Jak widać Gniezno ma problem z urzędnikami którzy tylko biorą kilkadziesiąt tysięcy z naszych pieniędzy nic nie robiąc.Może dlatego że miastem rządzi partia,towrzysz w spółdzielni towarzysz prezydent towarzysz przewodniczący RP no i towarzysz pchający się do eurokoryta. Ja myślałem że w kraju zaszły zmiany jest demokracja i obalono komune. Niestety los zapomniał o Gnieznie i w takim syfie nam przyszło żyć. Dowód inwestycje są wszędzie tera VW we wrześni a tu bieda. PZPR ciągle tu jest
Towarzyszu kujawa junkers na który chce się zwalić problem w tym roku 2 razy przeszedł kontrole osób upoważnionych to tego łącznie z serwisem autoryzowanym.Stan techniczny idealny ale z powodu braku wentylacji nie dostaje tyle powietrza ile potrzebuje.
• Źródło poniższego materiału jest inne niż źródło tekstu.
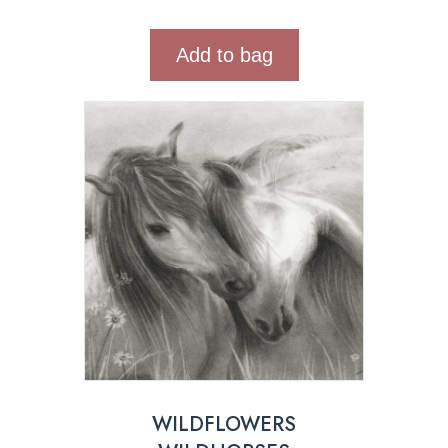
Add to bag
WILDFLOWERS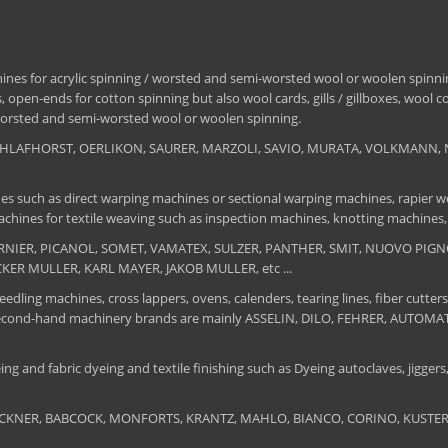
nes for acrylic spinning / worsted and semi-worsted wool or woolen spinning
 open-ends for cotton spinning but also wool cards, gills / gillboxes, wool 
/ worsted and semi-worsted wool or woolen spinning.
, SCHLAFHORST, OERLIKON, SAURER, MARZOLI, SAVIO, MURATA, VOLKMANN, 
es such as direct warping machines or sectional warping machines, rapier we
chines for textile weaving such as inspection machines, knotting machines,
 DORNIER, PICANOL, SOMET, VAMATEX, SULZER, PANTHER, SMIT, NUOVO PIGNON
UCKER MULLER, KARL MAYER, JAKOB MULLER, etc ...
edling machines, cross lappers, ovens, calenders, tearing lines, fiber cutters
 The second-hand machinery brands are mainly ASSELIN, DILO, FEHRER, AUTO
ng and fabric dyeing and textile finishing such as Dyeing autoclaves, jiggers, 
BRUCKNER, BABCOCK, MONFORTS, KRANTZ, MAHLO, BIANCO, CORINO, KUSTERS, S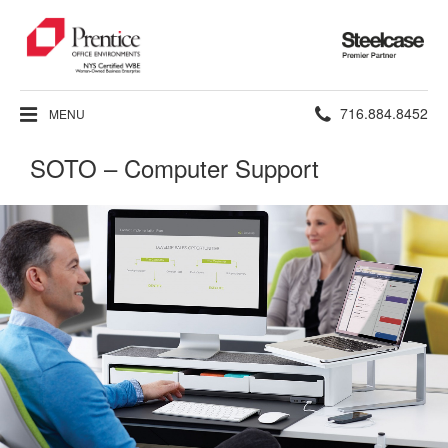
Steelcase
Premier
Partner
Phone
716.884.8452
MENU
number:
SOTO – Computer Support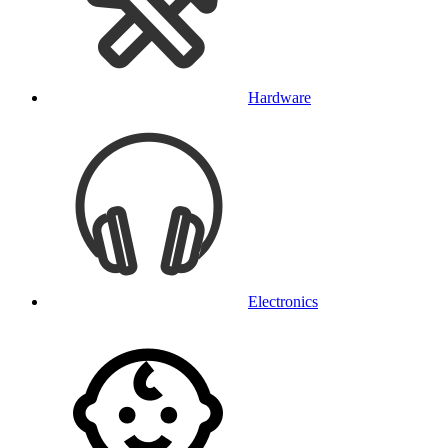
Hardware
Electronics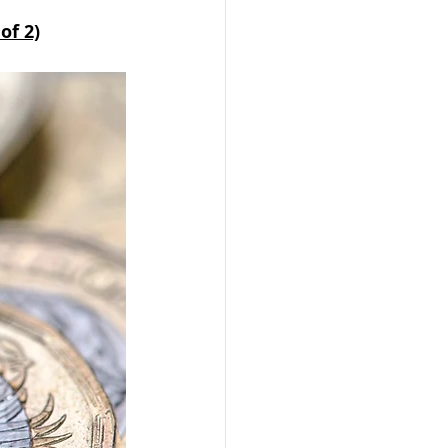
of 2)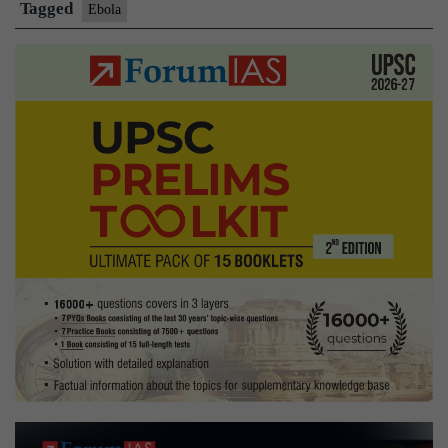
cases
Tagged
Ebola
undetected
in
Congo:
WHO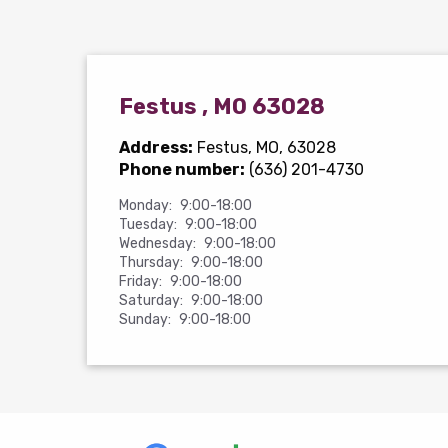
Festus , MO 63028
Address:
Festus, MO, 63028
Phone number:
(636) 201-4730
Monday:
9:00-18:00
Tuesday:
9:00-18:00
Wednesday:
9:00-18:00
Thursday:
9:00-18:00
Friday:
9:00-18:00
Saturday:
9:00-18:00
Sunday:
9:00-18:00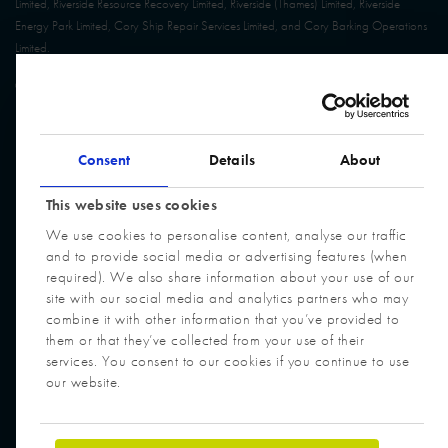
Limited, Riverside Resource Recovery Limited, Riverside (Thames) Limited, Riverside
Energy Park Limited, Cory Ship Repair Services Limited, and Cory Barking Operations
Limited.
© Cory Group. All Rights Reserved. Website built by
Design Portfolio
Consent
Details
About
This website uses cookies
We use cookies to personalise content, analyse our traffic
and to provide social media or advertising features (when
required). We also share information about your use of our
site with our social media and analytics partners who may
combine it with other information that you’ve provided to
them or that they’ve collected from your use of their
services. You consent to our cookies if you continue to use
our website.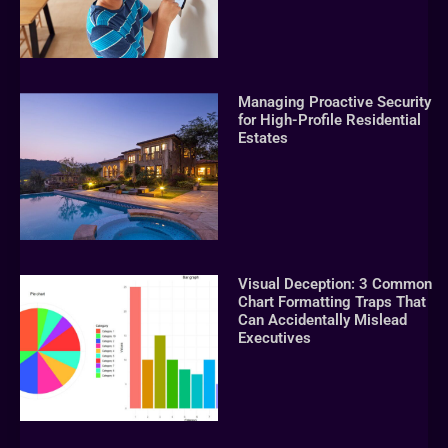
Managing Proactive Security
for High-Profile Residential
Estates
Visual Deception: 3 Common
Chart Formatting Traps That
Can Accidentally Mislead
Executives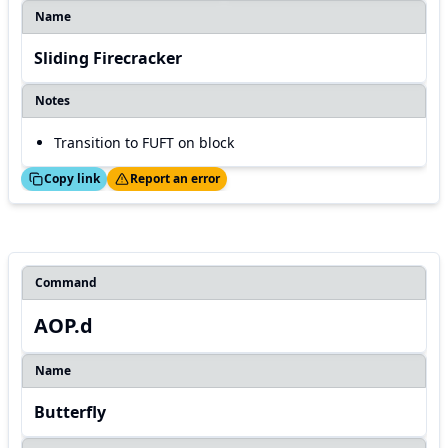
Name
Sliding Firecracker
Notes
Transition to FUFT on block
ed!
Thanks!
Copy link
Report an error
Command
AOP.d
Name
Butterfly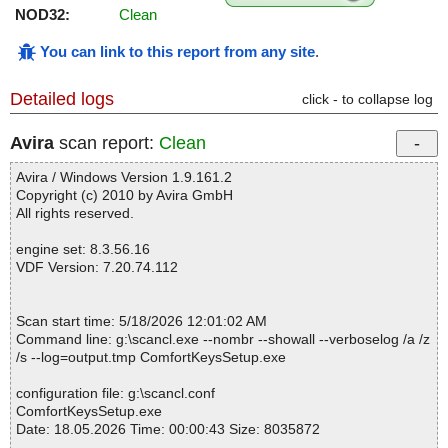
NOD32:
Clean
You can link to this report from any site
.
Detailed logs
click - to collapse log
Avira
scan report:
Clean
Avira / Windows Version 1.9.161.2
Copyright (c) 2010 by Avira GmbH
All rights reserved.
engine set: 8.3.56.16
VDF Version: 7.20.74.112
Scan start time: 5/18/2026 12:01:02 AM
Command line: g:\scancl.exe --nombr --showall --verboselog /a /z
/s --log=output.tmp ComfortKeysSetup.exe
configuration file: g:\scancl.conf
ComfortKeysSetup.exe
Date: 18.05.2026 Time: 00:00:43 Size: 8035872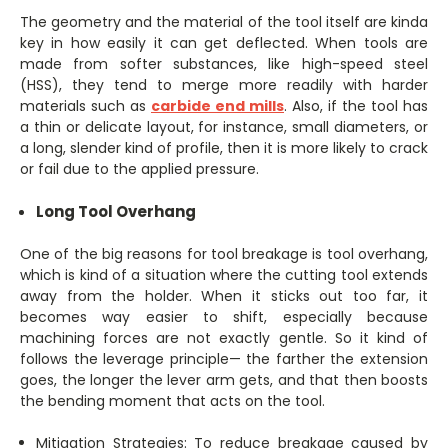
The geometry and the material of the tool itself are kinda
key in how easily it can get deflected. When tools are
made from softer substances, like high-speed steel
(HSS), they tend to merge more readily with harder
materials such as
carbide end mills
. Also, if the tool has
a thin or delicate layout, for instance, small diameters, or
a long, slender kind of profile, then it is more likely to crack
or fail due to the applied pressure.
Long Tool Overhang
One of the big reasons for tool breakage is tool overhang,
which is kind of a situation where the cutting tool extends
away from the holder. When it sticks out too far, it
becomes way easier to shift, especially because
machining forces are not exactly gentle. So it kind of
follows the leverage principle— the farther the extension
goes, the longer the lever arm gets, and that then boosts
the bending moment that acts on the tool.
Mitigation Strategies: To reduce breakage caused by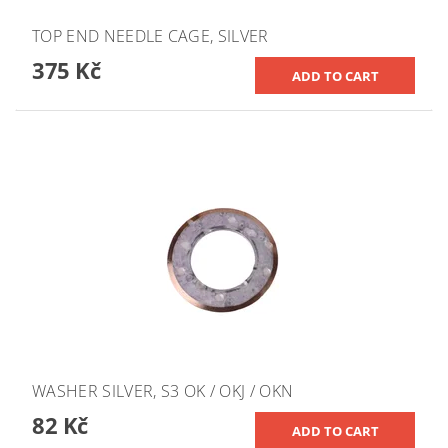
TOP END NEEDLE CAGE, SILVER
375 Kč
WASHER SILVER, S3 OK / OKJ / OKN
82 Kč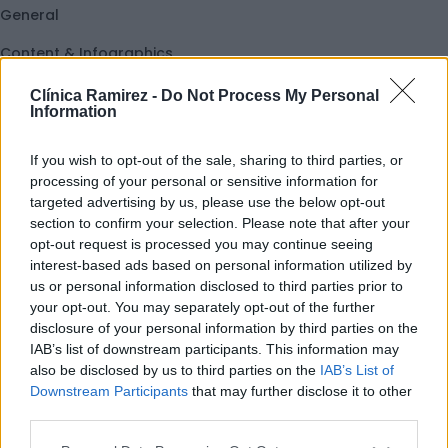
General
Content & Infographics
Ab
Interactive
Clínica Ramirez -
Do Not Process My Personal
Information
Text & Containers
If you wish to opt-out of the sale, sharing to third parties, or
Heading
processing of your personal or sensitive information for
targeted advertising by us, please use the below opt-out
section to confirm your selection. Please note that after your
opt-out request is processed you may continue seeing
interest-based ads based on personal information utilized by
us or personal information disclosed to third parties prior to
your opt-out. You may separately opt-out of the further
disclosure of your personal information by third parties on the
IAB’s list of downstream participants. This information may
also be disclosed by us to third parties on the
IAB’s List of
Downstream Participants
that may further disclose it to other
third parties.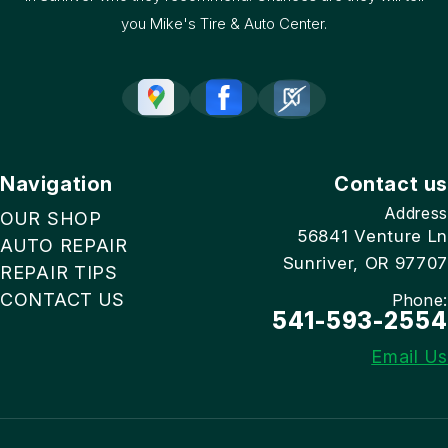
you Mike's Tire & Auto Center.
Navigation
Contact us
Address
OUR SHOP
56841 Venture Ln
AUTO REPAIR
Sunriver, OR 97707
REPAIR TIPS
CONTACT US
Phone:
541-593-2554
Email Us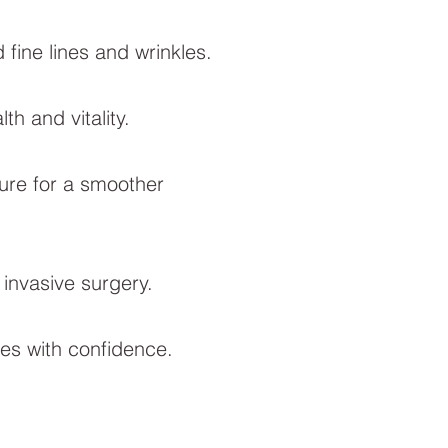
fine lines and wrinkles.
h and vitality.
ure for a smoother
 invasive surgery.
es with confidence.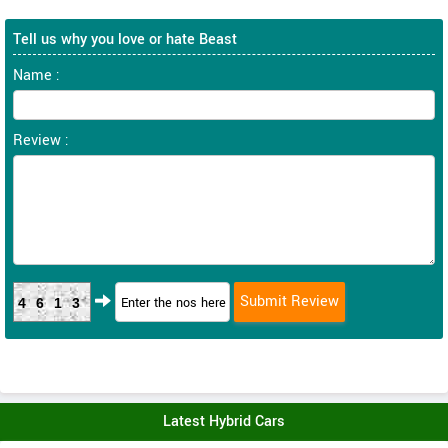
Tell us why you love or hate Beast
Name :
Review :
4613
Latest Hybrid Cars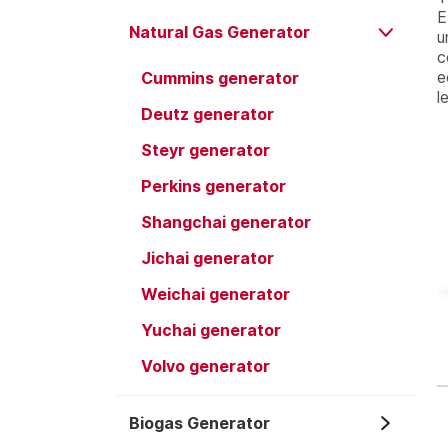
E
Natural Gas Generator
u
c
e
Cummins generator
l
Deutz generator
Steyr generator
Perkins generator
Shangchai generator
Jichai generator
Weichai generator
Yuchai generator
Volvo generator
Biogas Generator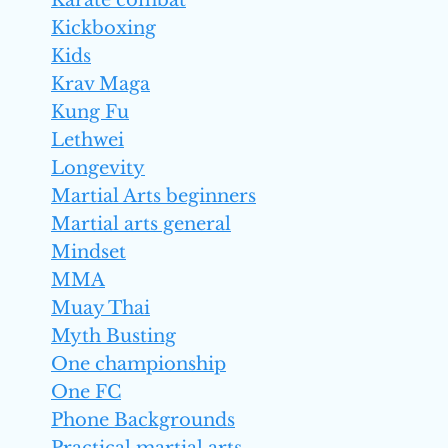
Karate combat
Kickboxing
Kids
Krav Maga
Kung Fu
Lethwei
Longevity
Martial Arts beginners
Martial arts general
Mindset
MMA
Muay Thai
Myth Busting
One championship
One FC
Phone Backgrounds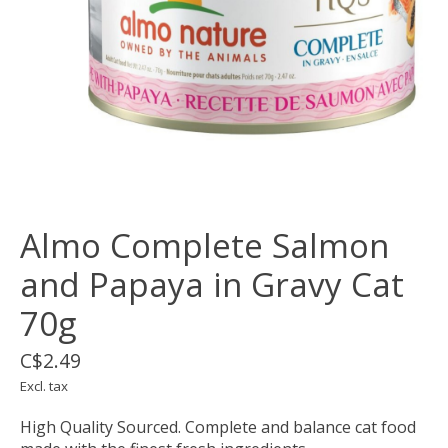
Almo Complete Salmon
and Papaya in Gravy Cat
70g
C$2.49
Excl. tax
High Quality Sourced. Complete and balance cat food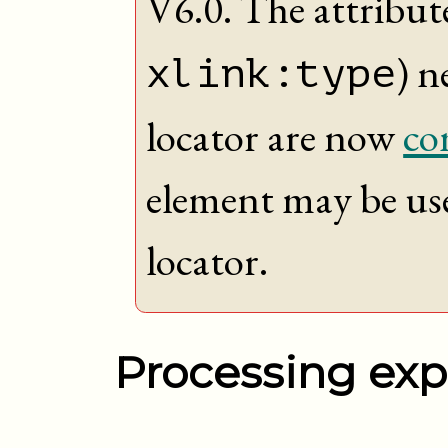
V6.0. The attribute
) n
xlink:type
locator are now
co
element may be us
locator.
Processing exp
Takie stwierdzenia przypominają mi szkołe moskiewską.Tzw okap w kuchni jest urządzeniem z filtrami które nie jest podłączone do kominów ale towarzysz wie lepiej.Na szczęście inspektorzy z GIMB rozpoczęli kontrolę waszych układów z dombkiem i sami wyciągną wnioski z bałaganu na spółdzielni
Putin przy Prezesie to uczeń przy mistrzu. Czy Prezes już wytrzeźwiał?